___ SOURCE DATA ___
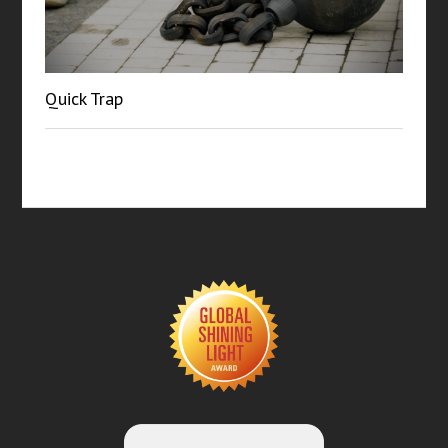
Quick Trap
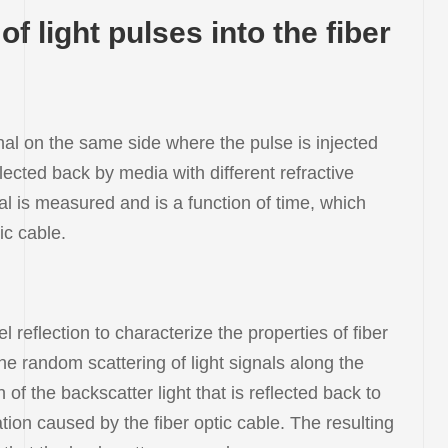
f light pulses into the fiber
gnal on the same side where the pulse is injected
lected back by media with different refractive
nal is measured and is a function of time, which
ic cable.
eflection to characterize the properties of fiber
he random scattering of light signals along the
f the backscatter light that is reflected back to
tion caused by the fiber optic cable. The resulting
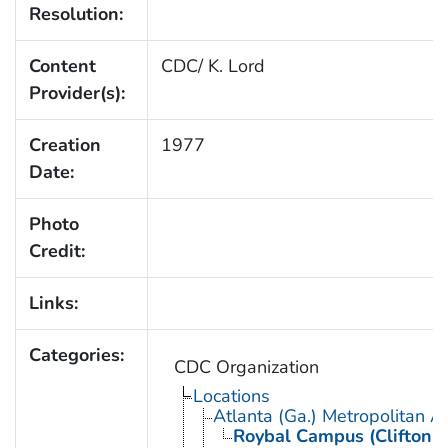
Resolution:
Content
CDC/ K. Lord
Provider(s):
Creation
1977
Date:
Photo
Credit:
Links:
Categories:
CDC Organization
Locations
Atlanta (Ga.) Metropolitan A
Roybal Campus (Clifton 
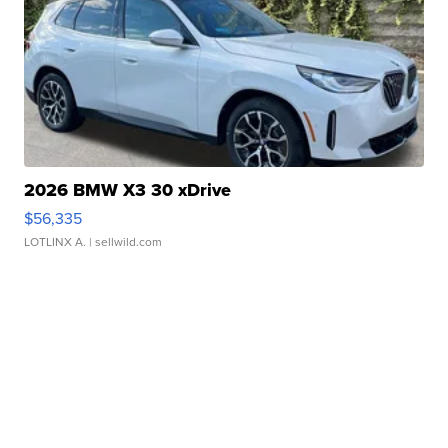
2026 BMW X3 30 xDrive
$56,335
LOTLINX A.
| sellwild.com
___
(WHAT TO WORK ON): If a line above holds the string "fiber", copy it out.

(ANSWER SECTION):
f light pulses into the fiber
eflection to characterize the properties of fiber
tion caused by the fiber optic cable. The resulting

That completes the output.